Le premier juge a rappelé qu'en application des dispositions ci-dessus reprises, si le prix de vente du fonds de commerce était remis au cédant pendant le délai de solidarité, au mépris des dispositions des articles L 141-12 et -14 du Code de commerce, l'acquéreur pouvait être poursuivi par l'administration fiscale pour les impôts visés à l'article 1684 1° du CGI. Il a par ailleurs observé qu'un premier versement à valoir sur le prix de cession a été réalisé par l'acquéreur le 30 octobre 2014. Or un tel paiement, effectué avant même que le délai d'opposition de l'administration n'ait pu commencer à courir, ne pouvait être considéré comme libératoire à l'égard des tiers. Il est également observé que la partie du prix de cession non séquestrée et directement versée au vendeur 150.000 euros, au jour de la réitération de la vente (01/12/2014) ne pouvait pas plus avoir d'effet libératoire à l'égard des tiers pour les mêmes motifs, la publicité n'ayant été effectuée qu'au sein du BODACC du 11 janvier 2015. S'agissant de l'annulation de l'opposition, le premier juge a relevé que s'il existait une contradiction du montant total des impositions dues (entre les versions en lettres ou chiffres), celle-ci était sans conséquence, dès lors que le détail des sommes à recouvrer permettait de déterminer quelle mention correspondait à l'étendue de la créance ; que l'opposition contenait une élection de domicile et avait été formée auprès de l'officier ministériel mentionné à l'avis BODACC de sorte qu'elle était régulière. Cependant, il a été souligné que les sommes dont le paiement est réclamé par l'administration fiscale comprennent des créances de TVA et de taxe foncière des entreprises, qui ne sont pas visées par l'article 1684 1° CGI d'une part et d'autre part que celle portant sur l'impôt sur les sociétés ne relève pas de l'exercice en cours au jour de la cession. Dans ces conditions les demandes formées par l'administration fiscale à l'encontre de l'acquéreur ont été rejetées.

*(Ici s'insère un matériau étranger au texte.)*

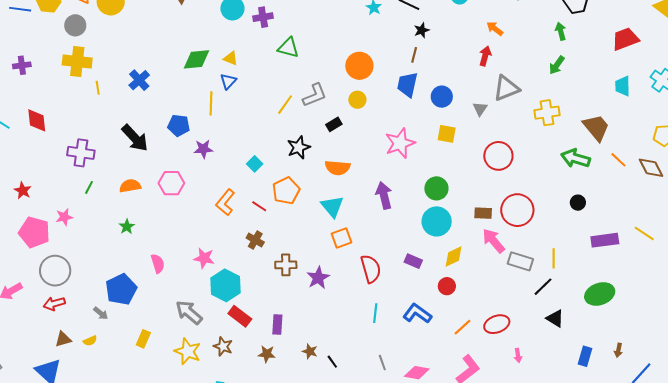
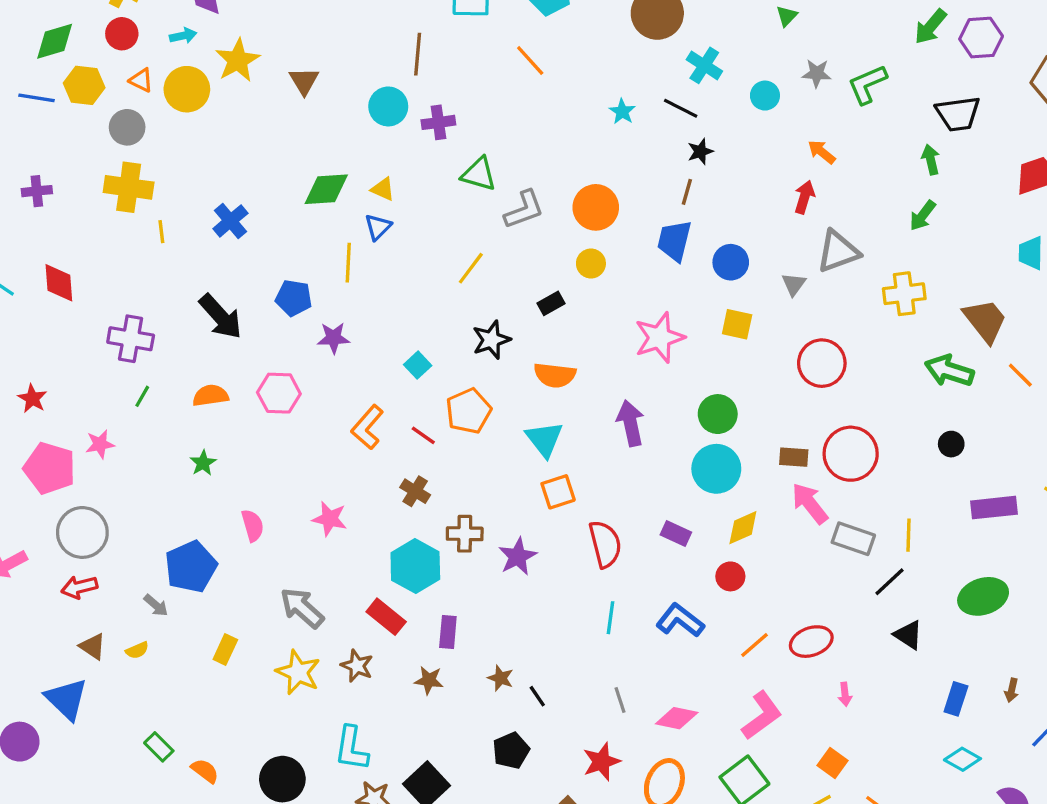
gray L-shape: (315, 95) -> (524, 210), moved
cyan hexagon: (226, 285) -> (415, 566), moved
brown triangle: (63, 339) -> (93, 646), turned 48

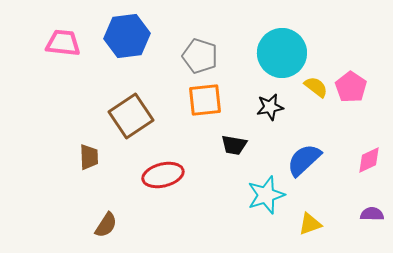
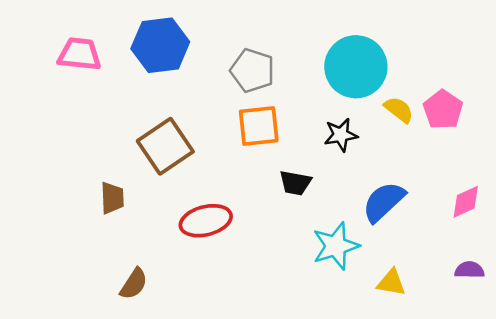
yellow triangle: (310, 224) -> (391, 283), turned 30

Aux termes de ses dernières écritures, l'administration fiscale rappelle que l'acquéreur d'un fonds de commerce qui paie le prix sans respecter le délai d'opposition n'est pas libéré à l'égard des tiers créanciers même non opposants. Ainsi, l'appelante indique qu'en procédant directement au versement de la somme de 250.000 euros avant l'expiration du délai d'opposition, l'opticien a violé les dispositions de l'article L 141-17 du Code de commerce et l'a privée de l'intégralité de sa créance. De plus, elle souligne que l'acquéreur a réitéré son comportement en versant la somme complémentaire de 150.000 euros lors de la régularisation de l'acte définitif. En outre, l'administration observe qu'aux termes de la convention de séquestre et de l'acte de vente du 1er décembre 2014, l'opticien 'se trouvait engagé par les actes confiés à ce dernier [le séquestre], le paiement ne pouvant intervenir que sur justifications des radiations de privilège, de mainlevée des oppositions, du paiement des impôts, ainsi que cela était expressément rappelé dans l'acte'. Par ailleurs, elle rappelle que courant août 2014 elle avait inscrit un privilège et a valablement mais vainement régularisé une opposition ce qui constitue un manquement de la part du séquestre. Elle affirme donc que 'c'est donc délibérément et avec une intention et une collusion tout à fait particulière entre cédants et acquéreurs (sic) que le prix a été payé de manière précipitée entre les mains du cédant arrière les intérêts (sic) de l'administration fiscale'. S'agissant des arguments développés par l'opticien, l'appelante rappelle avoir formé opposition dans les 10 jours ; que l'article L 141-14 n'impose aucunement que le séquestre en soit informé ; que cet article n'impose aucunement la mention en lettres du montant de la créance ; qu'enfin la mention à l'article 1684 du CGI est sans incidence dès lors que ces dispositions ne fondent pas ses prétentions. Pour le surplus, elle rappelle que l'avis au BODACC mentionne l'étude d'huissier pour les oppositions et que seuls les termes de cette information sont opposables aux tiers. Elle déduit donc qu'en procédant au paiement du prix à hauteur de 400.000 euros, l'acquéreur a entendu soustraire une portion importante de ce prix du recours des créanciers, de sorte qu'elle doit en supporter les conséquences. Il est donc conclu à l'infirmation de la décision de première instance à ce titre.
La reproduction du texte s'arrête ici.